Sharp MD-MS721
A Review

Joseph Reagle Jr.
December 1, 1998

I thought I would add a few comments on the Sharp MS721 as a complement to the numerous Sharp 701/702/722 reviews. [see MiniDisc Portable Recorder Product Table] The 721 is similar to the 722, however it lacks the jog dial and timer/alarm function. Prior to leaving for Japan, I had every intention of purchasing the 722. But after seeing and playing with both, I had to agree with Jake Eu's assessment that the 722 is ugly. Specifically, I was concerned about the raised plate becoming snagged or caught as I removed it from my courier case or pockets. However, I suspect that in use this is unlikely and my concern was mostly aesthetic. If you are into labeling your disks quickly (which I don't care about) or need yet another gadget beeping at you during your day (not me), the 722 will serve you better. In terms of heft, when comparing it at the counter, it is thicker/heavier than the Sony MS-R55. However, the MS721 began to feel lighter to me the more I used it, it fits quite comfortable in my coat pocket, front pants pocket, or bag. So while it is relatively heftier, in absolute terms, it's size is quite startling.

I bought my MS721 in Akibahara, Tokyo's famous Electric Town at "Duty Free." (There are many duty free signs, but there are a number of stores and stalls, all of which have the same owner, which go by First Duty Free, Second Duty Free, etc.). I paid 31,500 yen, or US$270! I received a discount and I was fortunate in that my sales person spoke a small amount of English which is not as likely on the street as it is in the larger stores such as Laox. While in Laox, I picked up some cables and a small microphone that plugged directly into the mic input of the recorder without a wire -- interestingly, at Laox, the MS721 was marked as a recommended purchase while the 722 was not.

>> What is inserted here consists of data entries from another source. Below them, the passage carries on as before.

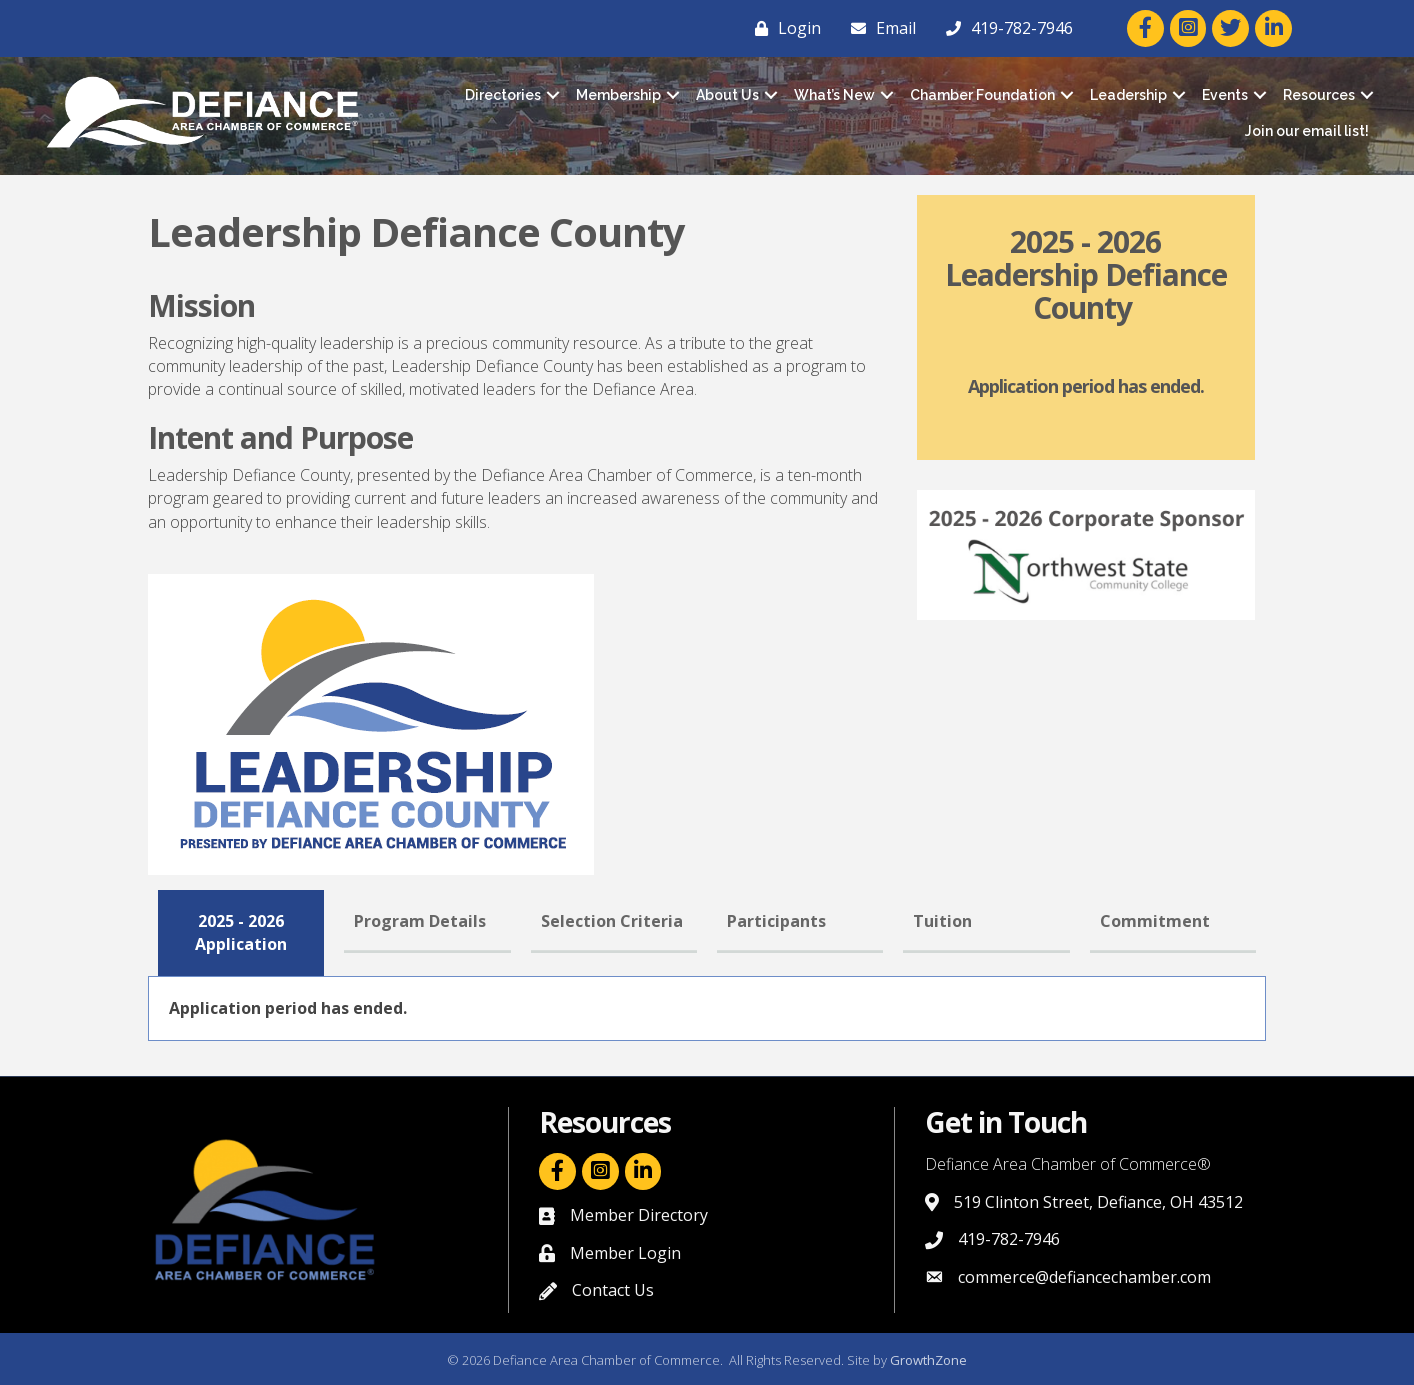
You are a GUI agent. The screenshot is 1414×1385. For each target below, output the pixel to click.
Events (1225, 95)
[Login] (783, 28)
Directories (503, 95)
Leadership (1128, 95)
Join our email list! (1307, 131)
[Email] (878, 28)
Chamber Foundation (982, 95)
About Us (727, 95)
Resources (1319, 95)
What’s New (834, 95)
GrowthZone (928, 1360)
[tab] (241, 933)
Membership (618, 95)
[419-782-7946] (1004, 28)
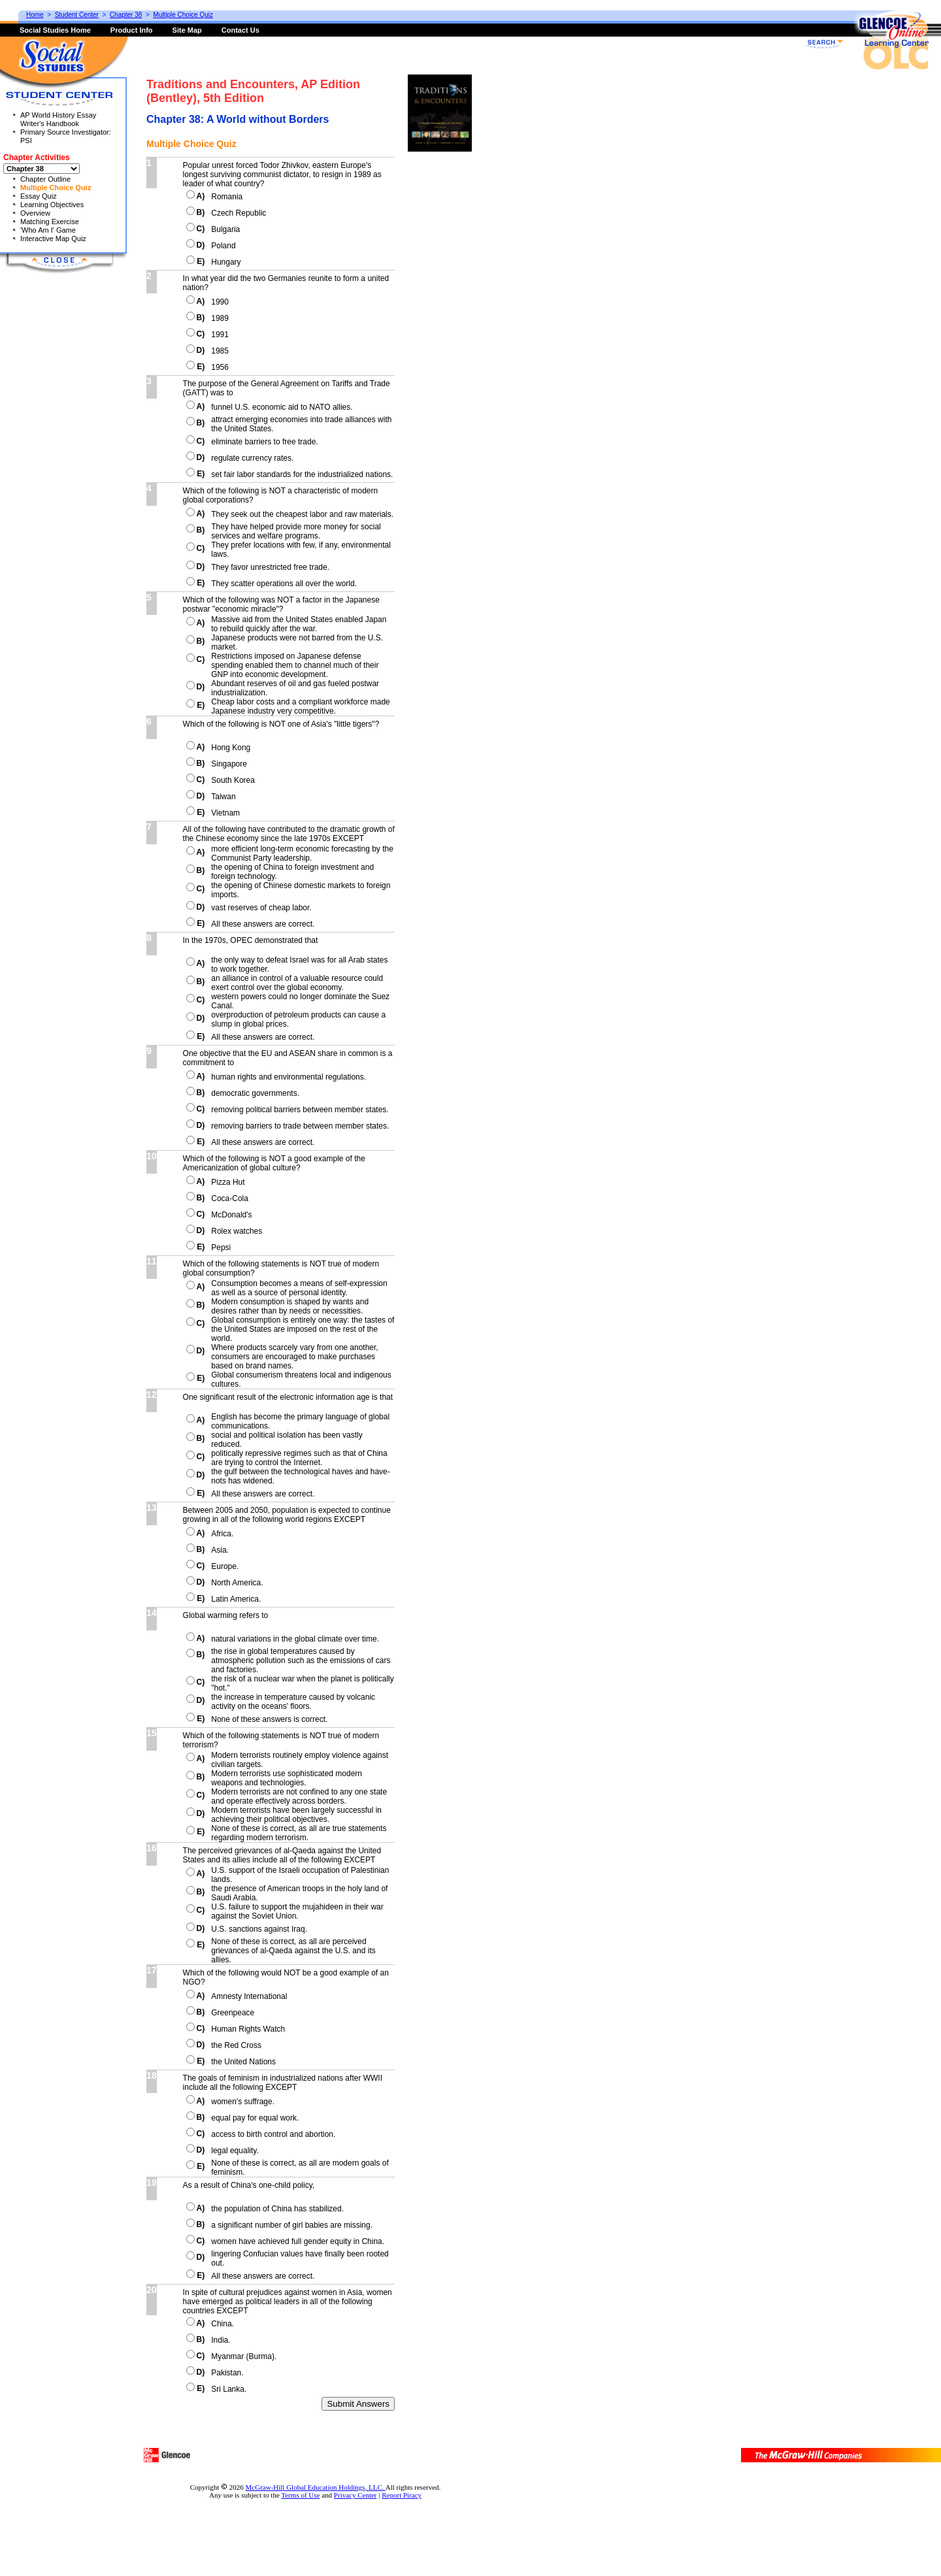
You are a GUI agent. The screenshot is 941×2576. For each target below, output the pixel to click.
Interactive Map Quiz (53, 238)
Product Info (131, 30)
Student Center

I returned this microphone the next day because the mic was no more than half an inch from the MD unit itself and it picked up the occasional whirrings and buzzings of the head mechanism. This unit is not any louder than the other MD units I've seen, but it can be heard if one holds the unit up to one's ear or is within a couple feet of it within an absolutely silent room. I exchanged the first mic for a small, clip on mic with 3 feet of wire (Sony ECM717) that amazes me. Regardless, having had to consider the the occasional whirrings and buzzings I arrived at an insight as to why any unit would require a 40 second anti-shock memory and why energy consumption on these units has been dropping. That memory is not for anti-shock, rather, it seems that the MD unit  reads and writes -- activities that consume most energy --  in rapid bursts. It makes little sense to have the head mechanism engaged continuously, when it can read/write data in a burst, idle, and serve the data out of a RAM buffer for the next 30 seconds. I suspect that MD technology will continue to have larger RAM buffers and may at some point converge with the static memory devices such as the RIO.

Regardless, to return to quality. One day in Harajuku I made a radio diary and interviewed folks on the street and the sound quality is great, it sounds professional, like on NPR! The notable thing about the extended battery life on these units is that I walked around for at least 4 hours, with a mic clipped on my chest, and the remote in my hand, hitting the resume (play when in record mode) button when there was a sound I thought interesting or a person I wished to speak to. On the hour train ride back to my friend's home,  I edited about an hours worth of mildly interesting sound clips into a 15 minute sound journal entry of my day's adventure and played it for my friend's when I got back, all without ever having to recharge!

I wish the little record button actually lit up when it was recording, and I found the directions on the toggles on the remote to be a bit counterintuitive (I tend to think a tweak to the left as backwards, not forwards) but I've quickly adapted to its interface. Upon returning to the US, I've experimented with the dubbing capabilities. An analog dub has noticeable degradation -- but better than tape. The digital recordings sound perfect to my ears. The only thing I miss when listening at home is a remote control, and the fast forward or rewind mechanism is not as fast as those found on CD players.